12 Mar 2013
Escalating costs made worse by US import tariffs on solar cells sees 43 jobs lost in Arizona.
Suntech Power Holdings, the embattled maker of solar cells, modules and panels, is to cease production at its solar panel manufacturing facility in Goodyear, Arizona, next month, with the loss of 43 jobs.
“Higher production costs exacerbated by import tariffs on solar cells and aluminum frames imposed by the US government, as well as global solar module oversupply, contributed to the facility's closure,” said the China-headquartered company, which is also in the process of renegotiating huge debts amid a boardroom split.
The decision to shut the panel facility - less than three years after it was opened - is part of Suntech's wider restructuring efforts, in which it is aiming to rationalize production capacity and reduce operating expenses by one-fifth this year.
E.L "Mick" McDaniel, the managing director of Suntech America, the parent company’s US subsidiary, said of the decision: "These are the growing pains of a maturing industry; although it's a tough time to be a solar manufacturer, there's never been a better time to be a solar customer."

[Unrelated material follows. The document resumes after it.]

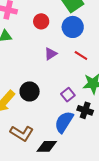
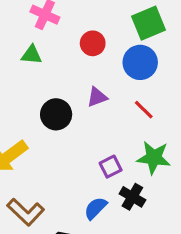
black circle: (30, 91) -> (56, 114), moved
blue semicircle: (64, 122) -> (95, 208), size x0.7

The move comes a few months after the US International Trade Commission voted to impose unilateral tariffs of 35.97% on Suntech solar cells produced in China, components that were used in the panels made at the Goodyear production facility.

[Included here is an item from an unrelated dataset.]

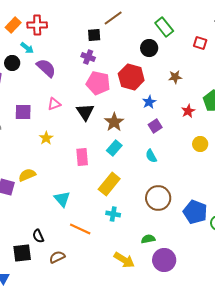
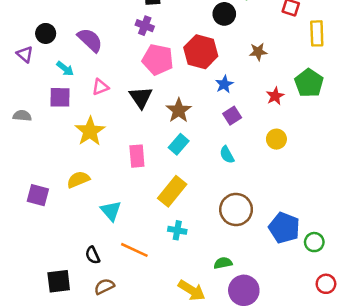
cyan arrow: (27, 48) -> (65, 69), moved
yellow star: (46, 138) -> (90, 131), size x1.6
yellow circle: (200, 144) -> (276, 139), moved
yellow semicircle: (27, 175) -> (78, 180), moved
black semicircle: (38, 236) -> (93, 255), moved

The imposition of those tariffs, of which Suntech was highly critical, came on top of an earlier decision on aluminum frames, which are also critical parts of solar panels. “Both tariffs have made it more challenging for Suntech to cost-effectively manufacture solar modules in the US,” said the firm.
The Goodyear facility was opened in October 2010, and reached peak production of 50 MW per year in 2011, but last November, following the USITC’s final decision and amid a huge global oversupply of PV cells and modules, annual throughput was scaled back to just 15 MW.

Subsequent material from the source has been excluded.